▶ [INSTRUCTIONS FOR THE TASK] The records are set out below this line. Return exactly the lines from the one containing "פרוזדור, תל אביב" through the last, and exclude the pictures.

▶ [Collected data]
===
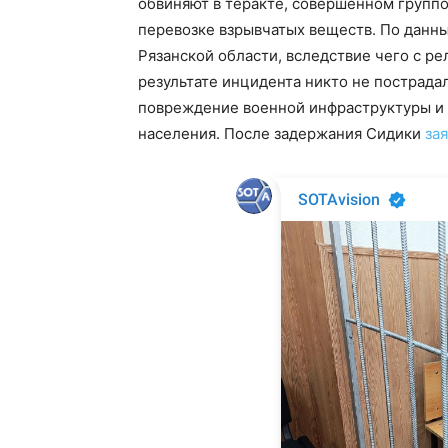
обвиняют в теракте, совершенном группо
перевозке взрывчатых веществ. По данны
Рязанской области, вследствие чего с ре
результате инцидента никто не пострада
повреждение военной инфраструктуры и 
населения. После задержания Сидики
за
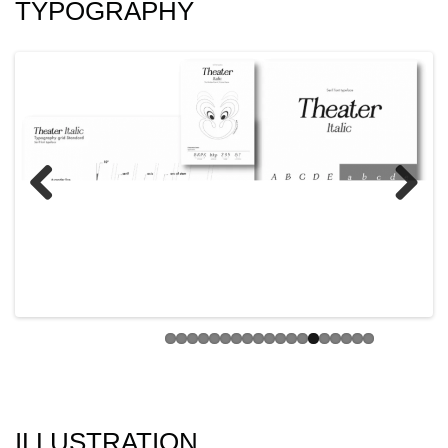
TYPOGRAPHY
Previ
Next
ous
ILLUSTRATION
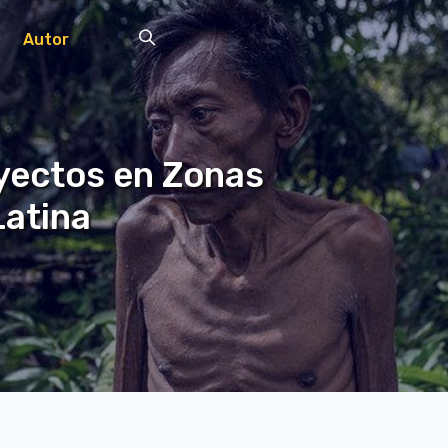
Autor
yectos en Zonas
Latina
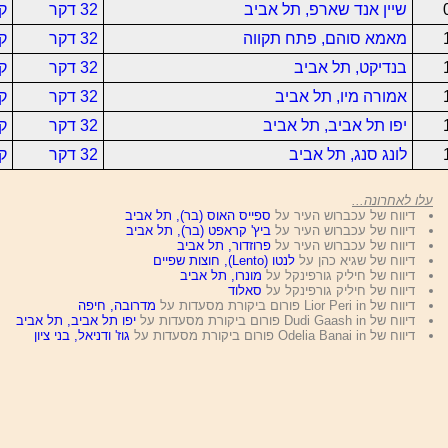
שיין אנד שארפ, תל אביב
32 דקר
ק
מאמא סוהם, פתח תקווה
32 דקר
ק
בנדיקט, תל אביב
32 דקר
ק
אמורה מיו, תל אביב
32 דקר
ק
יפו תל אביב, תל אביב
32 דקר
ק
לונג סנג, תל אביב
32 דקר
ק
עלו לאחרונה...
דיווח של עכברוש העיר על
ספייס האוס (בר), תל אביב
דיווח של עכברוש העיר על
ביץ' קראפט (בר), תל אביב
דיווח של עכברוש העיר על
פרוזדור, תל אביב
דיווח של שגיא כהן על
לנטו (Lento), חוצות שפיים
דיווח של חיליק גורפינקל על
מונרו, תל אביב
דיווח של חיליק גורפינקל על
סאלוד
דיווח של Lior Peri in פורום ביקורת מסעדות על
מדרובה, חיפה
דיווח של Dudi Gaash in פורום ביקורת מסעדות על
יפו תל אביב, תל אביב
דיווח של Odelia Banai in פורום ביקורת מסעדות על
גוז' ודניאל, בני ציון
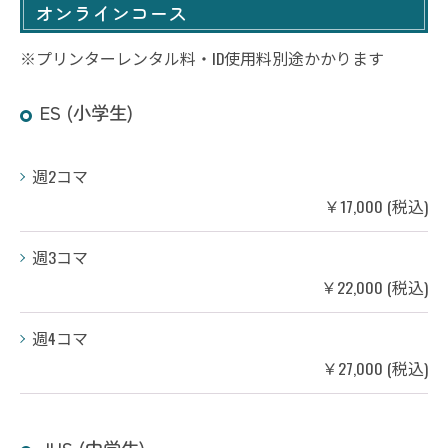
オンラインコース
※プリンターレンタル料・ID使用料別途かかります
ES (小学生)
週2コマ
￥17,000 (税込)
週3コマ
￥22,000 (税込)
週4コマ
￥27,000 (税込)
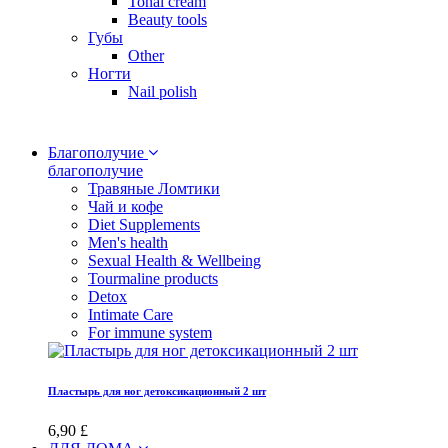
Tonal cream
Beauty tools
Губы
Other
Ногти
Nail polish
Благополучие
благополучие
Травяные Ломтики
Чай и кофе
Diet Supplements
Men's health
Sexual Health & Wellbeing
Tourmaline products
Detox
Intimate Care
For immune system
Пластырь для ног детоксикационный 2 шт
6,90 £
===
▶ [EXERCISE ANSWER]
פרוזדור, תל אביב
דיווח של שגיא כהן על
לנטו (Lento), חוצות שפיים
דיווח של חיליק גורפינקל על
מונרו, תל אביב
דיווח של חיליק גורפינקל על
סאלוד
דיווח של Lior Peri in פורום ביקורת מסעדות על
מדרובה, חיפה
דיווח של Dudi Gaash in פורום ביקורת מסעדות על
יפו תל אביב, תל אביב
דיווח של Odelia Banai in פורום ביקורת מסעדות על
גוז' ודניאל, בני ציון
オンラインコース
※プリンターレンタル料・ID使用料別途かかります
ES (小学生)
週2コマ
￥17,000 (税込)
週3コマ
￥22,000 (税込)
週4コマ
￥27,000 (税込)
Tonal cream
Beauty tools
Губы
Other
Ногти
Nail polish
Благополучие
благополучие
Травяные Ломтики
Чай и кофе
Diet Supplements
Men's health
Sexual Health & Wellbeing
Tourmaline products
Detox
Intimate Care
For immune system
Пластырь для ног детоксикационный 2 шт
6,90 £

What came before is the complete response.